Da mesma forma, epilepsia e estados místicos se sobrepõem em alguns casos, mas os dois tipos de fenômenos não devem ser confundidos. Os estados místicos evocam um sentimento de bem-estar profundo, acompanhado por uma sensação de admiração ou felicidade, enquanto a epilepsia coloca um show de luz, mas deixa um sentimento cheio e vazio. Vou dizer que enxaqueca e epilepsia foram tingidas, para mim, com uma sensação de destino sombrio ou déjà vu, que provavelmente desempenhou um papel importante em meus interesses espirituais e ocultos. Depois de muitos anos de reflexão, agora sinto-me capaz de separar um evento de tipo epiléptico, que parece que está acontecendo comigo, de um evento místico, que parece algo que eu intencionalmente me permití experimentar. Mas eu não posso sair da minha própria neurologia, então talvez meu interesse pela meditação e religião resulte de "um truque estranho" dentro do meu cérebro. Na verdade, não tenho escolha senão tirar o bem com o ruim.

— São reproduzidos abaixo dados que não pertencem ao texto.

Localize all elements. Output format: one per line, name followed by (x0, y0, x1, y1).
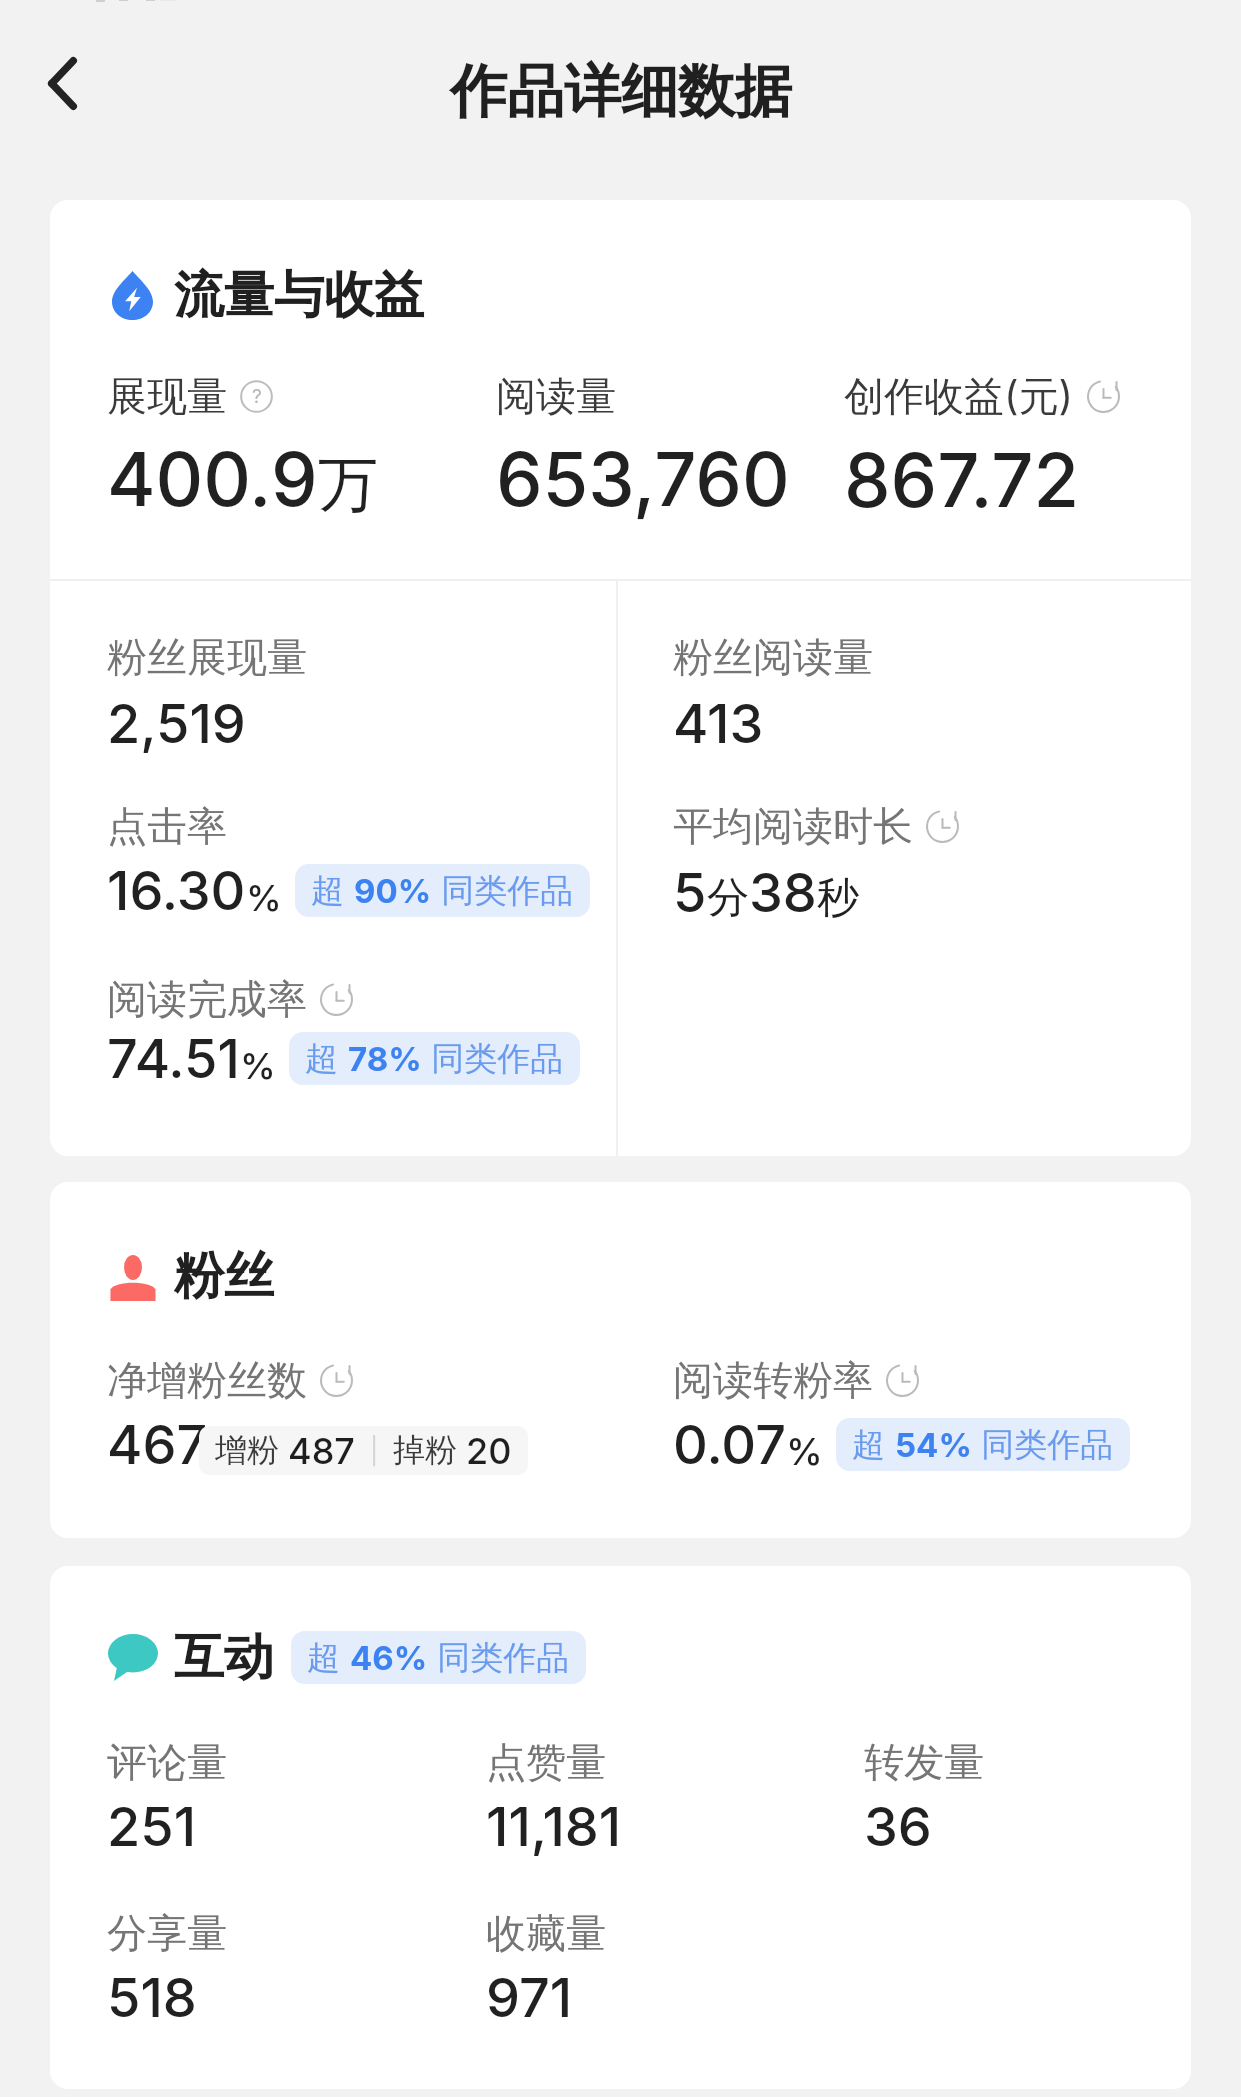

Eu tive um bom amigo na faculdade que foi criado em uma família fortemente católica, mas, não importava o quanto ela rezasse, ela simplesmente não conseguia sentir nada acontecer. Isso levou-a a ser pessoalmente ateísta, embora tenha mantido um interesse vital na religião. Eu tinha algo do problema oposto, como a minha fiação simplesmente não podia resistir ao zumbido de todas as coisas do outro mundo. Apenas recentemente comecei a apreciar o que se chama "sobriedade emocional", ou seja, poder se engajar nas práticas e nos rituais sem precisar desse tipo de alto (Mathieu 2011). E, para voltar aos pitagóricos, eu reconheço que o sentimento de união que eu obtive da religião também pode ser obtido com música ou esportes ou qualquer coisa que se ache profundamente absorvente (os pitagóricos, a propósito, também se dedicam a uma longa caminhada toda manhã). Os estados holotrópicos de Grof estão amplamente disponíveis, e talvez seja esse o ponto, que todas as pessoas devem ter acesso a esse sentimento de unidade com o universo. Mas não devemos fazer muita psiquiatria: Deus sabe que os medicamentos salvam vidas diariamente. A Grof tem um ponto mais forte quando diz que devemos também (o "também" é meu – e não o dele – eu não tenho certeza se ele realmente vê o lugar para produtos farmacêuticos modernos) recorrer aos medicamentos mais antigos de música e exercício, ritual e dança. Eu não quero deixar a luz de qualquer condição neurológica debilitante, só para dizer isso, dado o quanto não entendemos sobre o cérebro humano, faz sentido usar todas as ferramentas à nossa disposição. Nós também não devemos nos limitar a nenhuma perspectiva metafísica, como se o monismo materialista tivesse sido comprovadamente comprovado (não tem). No final do dia, a reencarnação faz tanto sentido como "um e feito", e, como é mais interessante, vou abordar a alternativa.